Part IV: Parallel Deep Learning and Large Models
Chapter 19: Training Foundation Models at Scale

Scaling Laws

"They asked how big I should be. I asked how much compute they had. We were, it turned out, asking the same question."

A Model Sizing Itself to a Budget
Big Picture

Scaling laws are the empirical bridge from a compute budget to a model design: test loss falls as a smooth power law in parameters, data, and compute, so a few small runs predict the loss of a run hundreds of times larger, and one simple identity, $C \approx 6ND$, tells you how to split a fixed budget between a bigger model and more tokens. This is the section that turns "we have a thousand GPUs for a month" into concrete numbers: how many parameters $N$, how many training tokens $D$, and therefore whether the cluster needs to lean on model parallelism for a larger model or on data-parallel throughput for more tokens. Before anyone writes a training loop, scaling laws decide the shape of the job, and getting them wrong wastes the most expensive compute a team will ever buy.

The previous section framed a foundation-model run as a distributed system with many moving parts. This section answers the question that has to be settled before any of those parts are provisioned: given a fixed amount of compute, how large should the model be and on how many tokens should it train? For most of the field's history this was guesswork, and the guesses were biased toward large models trained for too few steps. Scaling laws replaced the guesswork with measurement. They are not a theory of why neural networks generalize; they are a robust empirical regularity, observed across many orders of magnitude, that the test loss of a transformer follows a power law in the resources you spend on it. That regularity is what makes a multi-million-dollar training run something you can plan rather than gamble on.

log training compute C (FLOPs) log test loss L irreducible loss floor E pilot runs lie on a straight line: L = E + A·C extrapolate predicted loss of the big run
Figure 19.2.1: The empirical scaling law on log-log axes. A handful of inexpensive pilot runs (dark points) fall along a straight line, the signature of a power law $L = E + A\,C^{-\alpha}$ above an irreducible floor $E$. The fitted line, extended as a dotted extrapolation, predicts the test loss of a run far larger than any measured point (orange marker) before that run is ever launched.

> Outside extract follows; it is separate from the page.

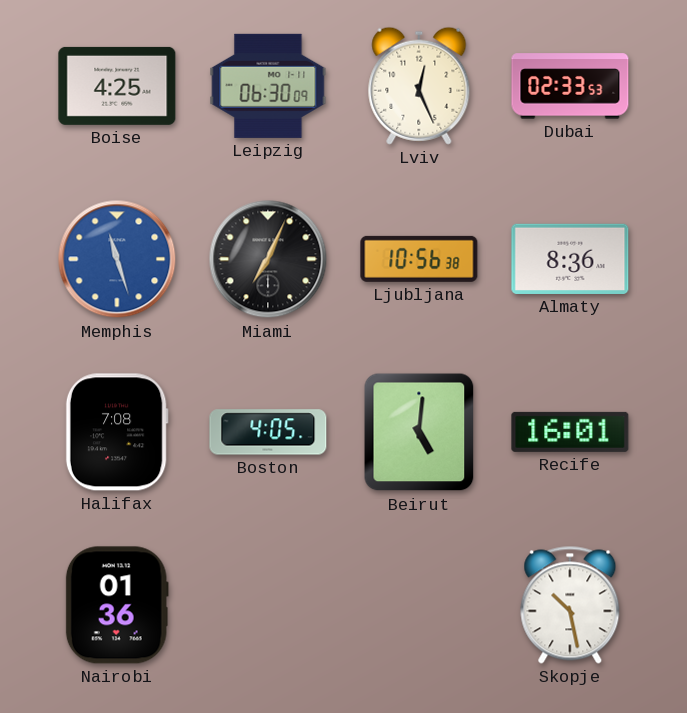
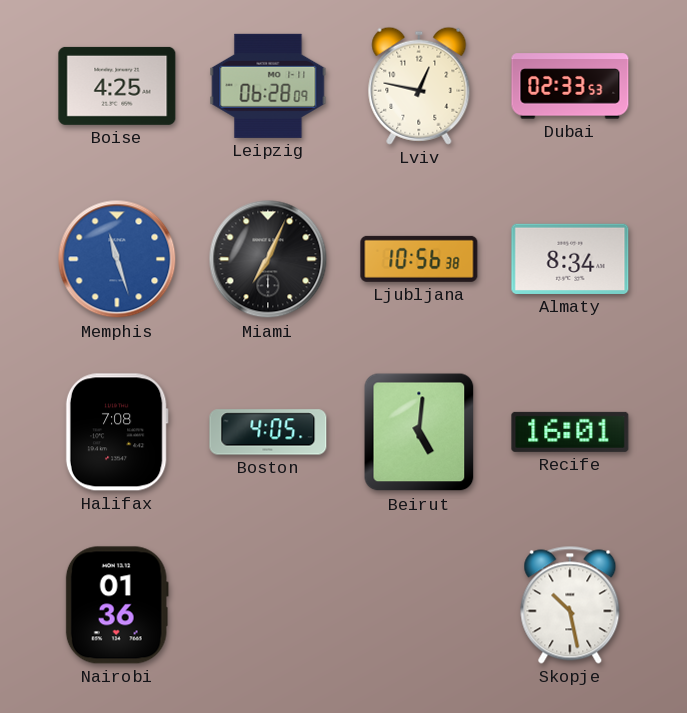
Leipzig: 06:30 -> 06:28
Lviv: 12:26 -> 12:47
Almaty: 8:36 -> 8:34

1. Loss as a Power Law in Parameters, Data, and Compute Intermediate

The central empirical finding, established by Kaplan and co-authors in 2020 and refined since, is that the test loss of an autoregressive transformer is, to a good approximation, a power law in each of three resources held in surplus: the number of non-embedding parameters $N$, the number of training tokens $D$, and the total training compute $C$. Holding the other resources non-binding, each relationship has the same shape,

$$L(N) \approx \left(\frac{N_c}{N}\right)^{\alpha_N}, \qquad L(D) \approx \left(\frac{D_c}{D}\right)^{\alpha_D}, \qquad L(C) \approx \left(\frac{C_c}{C}\right)^{\alpha_C}.$$

A power law is a straight line on log-log axes, which is exactly what Figure 19.2.1 shows, and that straight-line behavior is what makes extrapolation trustworthy: if five small runs spanning two orders of magnitude in compute lie on a line, the line keeps going, and the loss of a run a hundred times larger is read off the fit rather than discovered by spending the compute. The exponents $\alpha$ are small, typically around $0.05$ to $0.10$ for parameters and data, which means the loss improves slowly; a tenfold increase in compute buys a modest absolute drop in loss, and that diminishing return is the economic reality every scaling decision lives inside. A more honest functional form adds an irreducible floor, the entropy of the data itself, that no amount of compute removes,

$$L(N, D) \approx E + \frac{A}{N^{\alpha}} + \frac{B}{D^{\beta}},$$

where $E$ is the loss a perfect model would still incur. This is the form Hoffmann and co-authors fit in the 2022 Chinchilla study, and it is the one that yields a compute-optimal recipe once we connect $N$ and $D$ through a compute budget.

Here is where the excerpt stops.